Video and Audio Lectures in Principles of Microeconomics

Jonathan Gruber, MIT

A complete online course for online learners, adapted from a course delivered on-campus at MIT in the Spring of 2011. It includes a set of lecture videos, assigned readings, problem sets with the solutions explained in videos, and an exam. The course assumes a high-school knowledge of calculus and covers the principles of consumer behaviour, firm behaviour, market structure and policy relevance.

Jacob Clifford

Clifford, an Advanced Placement Economics teacher based in California, uses YouTube to share many short videos of him explaining economic concepts, organised into playlists around micro and macro concepts.
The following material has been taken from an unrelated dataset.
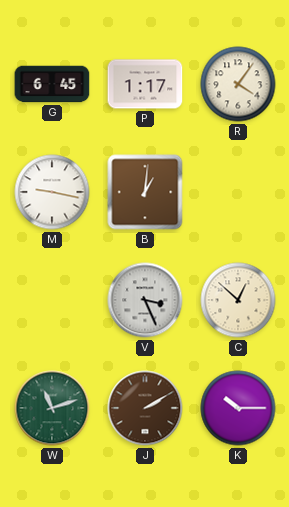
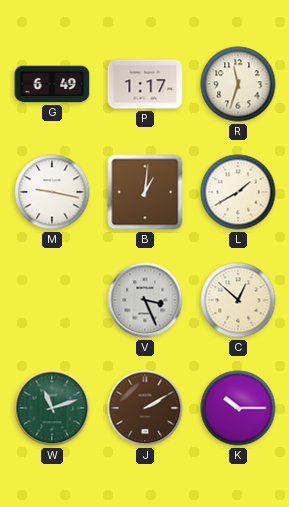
G: 6:45 -> 6:49
R: 4:06 -> 11:33
L: none -> 1:40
As of the start of 2012, his economics videos have had more than a million views. They are freely reusable for non-commerical purposes.

Center for Economic and Policy Research
10 lectures by US economists downloadable as streamed video or MP3 audio presentations, with accompanying PowerPoint slides and related papers that pursue the issues in more depth. Two lectures are on growth (Dean Baker, Mark Weisbrot), others on US labour markets (John Schmitt), women in the labour market (Heather Boushey), trade (Mark Weisbrot), intergenerational mobility and life chances (Heather Boushey), the Federal Reserve, asset bubbles and intellectual property (all Dean Baker). The lectures are US-focused and reflect the sometimes market-critical perspective of the Center for Economic Policy and Research, a think-tank founded by Baker and Weisbrot in 1999 with an advisory board including Joseph Stiglitz and Robert Solow (not to be confused with the UK-based Centre for Economic Policy Research).
Jodi Beggs, Northwestern University

This project includes more than one hundred YouTube videos aimed at introductory university-level economics, with a wide range of durations. Lecturer and columnist Beggs announces new videos and blog posts video through Facebook, Twitter, Google Plus and other platforms.

Kenneth Train, University of California, Berkeley

Prof Train has interviewed several of his colleagues to produce a collection of 20-minute videos that can be viewed with the free RealPlayer software. Interviews are with: George Akerlof, Clair Brown, David Card, Ken Chay, Dan McFadden, Ted Miguel, Maurice Obstfeld, Christina Shannon, Hal Varian, Oliver Williamson, and Janet Yellen.

Mary McGlasson

This is a collection of short YouTube videos that use narrated drawings and graphs to introduce basic concepts including market structures, comparative advantage and elasticity of demand.

PBS Now

Archived on this page are links to particular PBS NOW stories relating to economics. The links take to story pages that often include further links to video, transcripts, data and side stories. The archives go from 2002 to the present.

Roger K. Strickland

The videos on this YouTube channel are extracted from lectures in economics and in Managerial Finance, including some made direct to camera. They are organised into playlists around different themes including "Macroeconomics - basic models" and "Linear Demand Elasticities". The lecturer is based in an unspecified US institution.